Microsoft has had to defend itself from a flurry of actions stemming from that era, including a 1998 Department of Justice antitrust lawsuit.
In 1994, Novell had bought Utah-based WordPerfect, then the dominant word processing program, and the QuattroPro spreadsheet, only to see its $1.5 billion investment turn into a huge loser when Microsoft issued Windows 95 and its Office suite package of software.
Novell had alleged that Microsoft made last-minute changes to the operating system that meant Novell had to delay a new version of WordPerfect and QuattroPro, costing it critical market share.
But Novell waited to sue until 2004, and that delay proved its weak point, according to the decision released Monday.
Unable to argue that its WordPerfect sales had been hurt by Microsoft’s conduct because it had waited too long to sue, Novell was forced to come up another legal theory. This one argued that Microsoft’s conduct was aimed at maintaining its operating system monopoly as opposed to trying to gain unfair market advantage for its applications such as Word.
To back up its theory, Novell would have had to show that Microsoft sacrificed short-term profit for long-term gains, the appeals court said.

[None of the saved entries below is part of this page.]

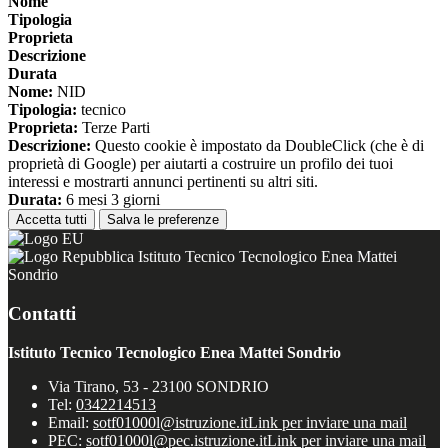
Nome
Tipologia
Proprieta
Descrizione
Durata
Nome:
NID
Tipologia:
tecnico
Proprieta:
Terze Parti
Descrizione:
Questo cookie è impostato da DoubleClick (che è di
proprietà di Google) per aiutarti a costruire un profilo dei tuoi
interessi e mostrarti annunci pertinenti su altri siti.
Durata:
6 mesi 3 giorni
Accetta tutti
Salva le preferenze
Istituto Tecnico Tecnologico Enea Mattei
Sondrio
Contatti
Istituto Tecnico Tecnologico Enea Mattei Sondrio
Via Tirano, 53 - 23100 SONDRIO
Tel:
0342214513
Email:
sotf01000l@istruzione.it
Link per inviare una mail
PEC:
sotf01000l@pec.istruzione.it
Link per inviare una mail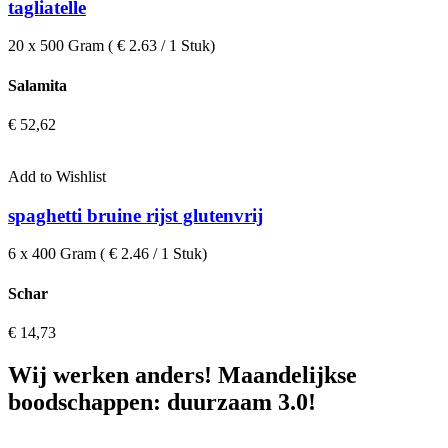
tagliatelle
20 x 500 Gram ( € 2.63 / 1 Stuk)
Salamita
€
52,62
Add to Wishlist
spaghetti bruine rijst glutenvrij
6 x 400 Gram ( € 2.46 / 1 Stuk)
Schar
€
14,73
Wij werken anders! Maandelijkse
boodschappen: duurzaam 3.0!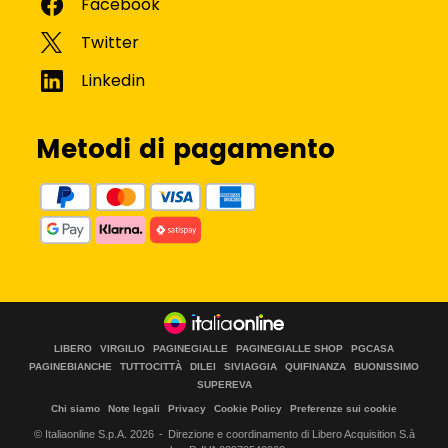
Metodi di pagamento
LIBERO
VIRGILIO
PAGINEGIALLE
PAGINEGIALLE SHOP
PGCASA
PAGINEBIANCHE
TUTTOCITTÀ
DILEI
SIVIAGGIA
QUIFINANZA
BUONISSIMO
SUPEREVA
Chi siamo
Note legali
Privacy
Cookie Policy
Preferenze sui cookie
© Italiaonline S.p.A.
2026
Direzione e coordinamento di Libero Acquisition S.à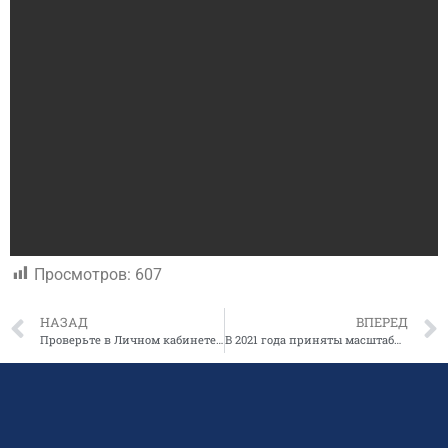
Просмотров:
607
НАЗАД
ВПЕРЕД
Проверьте в Личном кабинете налоговые уведомления и уплатите налоги онлайн
В 2021 года приняты масштабные поправки в закон о контрактной системе (44-ФЗ)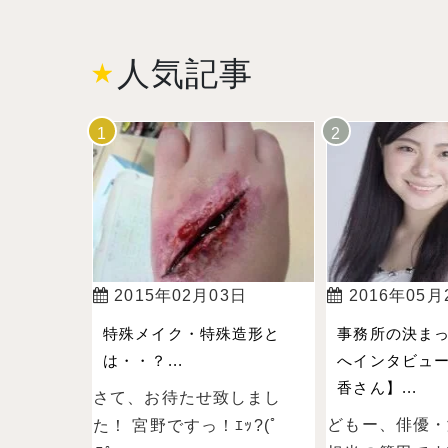
人気記事
2015年02月03日
2016年05月
特殊メイク・特殊造形と
事務所の決ま
は・・？...
へインタビュー
香さん】...
さて、お待たせ致しまし
どもー、俳優・
た！ 宮野ですっ！ｴｯ?(ﾟ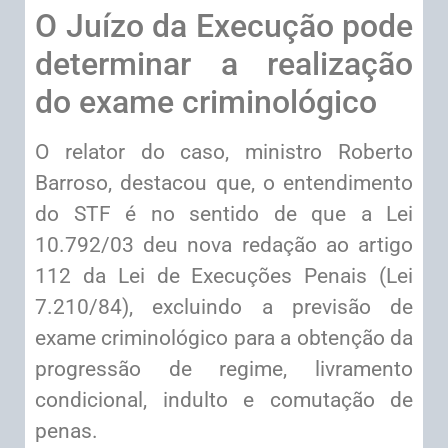
O Juízo da Execução pode
determinar a realização
do exame criminológico
O relator do caso, ministro Roberto
Barroso, destacou que, o entendimento
do STF é no sentido de que a Lei
10.792/03 deu nova redação ao artigo
112 da Lei de Execuções Penais (Lei
7.210/84), excluindo a previsão de
exame criminológico para a obtenção da
progressão de regime, livramento
condicional, indulto e comutação de
penas.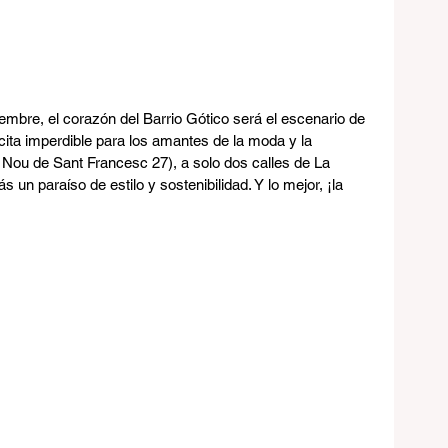
mbre, el corazón del Barrio Gótico será el escenario de 
 cita imperdible para los amantes de la moda y la 
/ Nou de Sant Francesc 27), a solo dos calles de La 
 un paraíso de estilo y sostenibilidad. Y lo mejor, ¡la 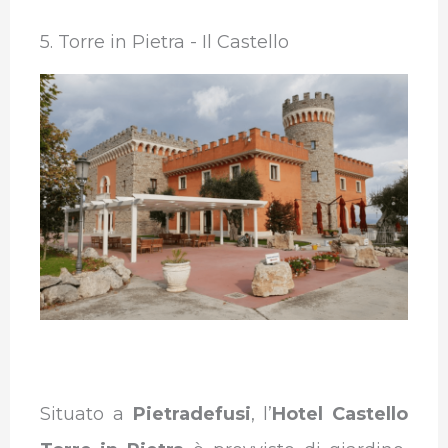
5. Torre in Pietra - Il Castello
Situato a
Pietradefusi
, l’
Hotel Castello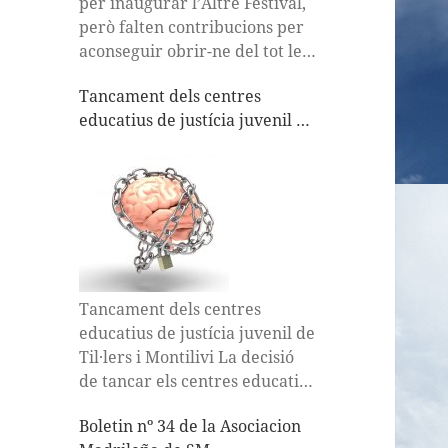
per inaugurar l’Altre Festival,
però falten contribucions per
aconseguir obrir-ne del tot les
portes. Es tracta d’un nou
Tancament dels centres
esdeveniment sociocultural
educatius de justícia juvenil de
basat en propostes artístiques
Til·lers i Montilivi
creades, protagonitzades o
relacionades amb persones
que pateixen un trastorn
mental, i que tindrà
…
Tancament dels centres
educatius de justícia juvenil de
Til·lers i Montilivi La decisió
de tancar els centres educatius
de Justícia Juvenil de Montilivi
Boletin nº 34 de la Asociacion
a Girona i Til·lers a Mollet del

It wasn’t able to do that and, in fact, Microsoft was merely acting as an aggressive competitor to increase its profits, the decision said.
"There’s no evidence that Microsoft took any course other than seeking to maximize the company’s net profits in the short as well as long term," the three-judge panel wrote.
Novell’s prime evidence was an email that Microsoft Chairman and then-CEO Bill Gates wrote in 1994 in which he said a delay in providing software vendors with access to a Windows 95 feature "will give Office a real advantage."
But Gates was merely acting as a fierce competitor and not to lessen short-term profits, the appeals court panel ruled.
"This may suggest a hard-nosed intent to undo rivals in the applications field, to assure Microsoft a leg up, but it doesn’t suggest Microsoft intended to forgo profits," the 10th Circuit panel said.
Novell now is a unit of the Attachmate Group Inc. of Houston and no longer dominates in networking software as it once did. But it still is one of Utah’s leading high-tech companies, with 750 employees at its Provo offices.
Microsoft’s recent announcement of the retirement of cofounder and CEO Steve Balmer, who succeeded Gates in that post, brought to the fore questions about Microsoft’s relevance in a world quickly being dominated by smart phones, tablets and cloud computing at the expense of the tradition personal computer.